I understand it looks complex but it is really not. See each + sign is to add something else. We’re adding here:

  • overallwidth - current value
  • $(this).width() - the size of this object (we’re pointing to the .div-600px)
  • parseInt($(this).css('padding-left')) - we’re getting the value of left padding of this object. And because it is returned as eg. 10px we have to use parseInt() function to get only the numerical value as an integer. We’re doing the same for padding-right, margin-left and margin-right.

Let’s move forward…

$('.page-wrap').css('width', overallwidth);

This part of code sets the width of the .page-wrap object to the exact size we have calculated.

So if we have as in my example 6 divs each 600px, we have to take the padding from each which gives us 6 divs 580px each (I have 10 padding on left and right). Now each div has a padding-left: 10px; padding-right: 10px; margin-left: 10px; margin-right: 10px; which adds up to 40px. This means that each div require 580px + 40px. A total of 6 * 620px gives us 3720px of .page-wrap width. See?

});

Now we have to end the code by closing remaining brackets in the proper order.
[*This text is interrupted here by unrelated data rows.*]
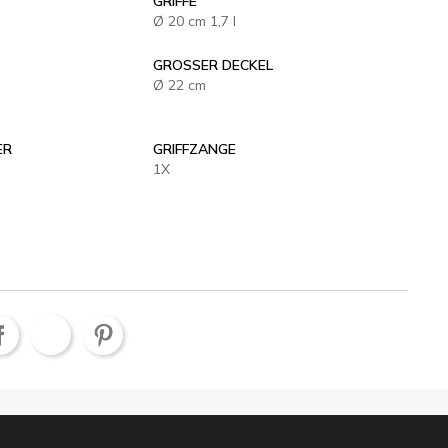
GRIFFE
Ø 20 cm 1,7 l
GROSSER DECKEL
Ø 22 cm
 D
GRIFFZANGE
1X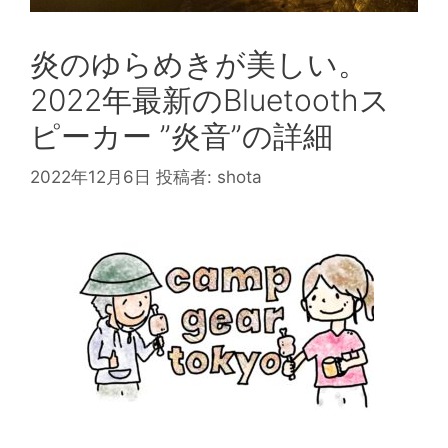
炎のゆらめきが美しい。
2022年最新のBluetoothス
ピーカー ”炎音”の詳細
2022年12月6日
投稿者:
shota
$('.ninja-tricks').mousewheel(function(event, delta) {
	this.scrollLeft -= (delta * 50);
	event.preventDefault();
});

Ok… this little script here works thanks to the first line of code we wrote - calling a javascript library that handles the mousewheel functionality. We’re targeting the .ninja-tricks here so the script will only “work” for this particular object. Don’t ask me why does it work - it’s a library so someone is just helping us ;D If you make the value 50 lower it will scroll through the section slower. If it’s higher it will scroll faster. I have found 50 to be the perfect value.


TL;DR

Ok... enough `:)` Here is the entire script in case someone didn't want to read my script-part tutorial.
<script src="https://css-tricks.com/examples/HorzScrolling/jquery.mousewheel.js"></script>
<script>
    $(function() {
        overallwidth = 0;
        $('.div-600px').each(function() {
            overallwidth = overallwidth + $(this).width() + parseInt($(this).css('padding-left')) + parseInt($(this).css('padding-right')) + parseInt($(this).css('margin-left')) + parseInt($(this).css('margin-right'));
        });
        $('.page-wrap').css('width', overallwidth);
    });
    $('.ninja-tricks').mousewheel(function(event, delta) {
    	this.scrollLeft -= (delta * 50);
    	event.preventDefault();
    });
</script>

Link: Click
Preview: Click

You’re welcome :)

By the way I’m hosting Q&A Live! Session soon. You can sign up and register your Webflow and Scripting related questions at my website: https://www.barts.work.

Have a good day!

4 Likes

Does this code still work? If tried it several times and checked everything twice - it still doesn’t work :slight_smile: any hints?

1 Like

Hi @bartekkustra This is great, but the mobile versions (tablet/smartphone) are not working for me… was there an update to any of the code that is not in the above post?

Thanks
D

Hi, this is a great! Is there a way to make the scroll interaction work when elements come into view from right to left? At the moment the scroll trigger only works in a vertical type design.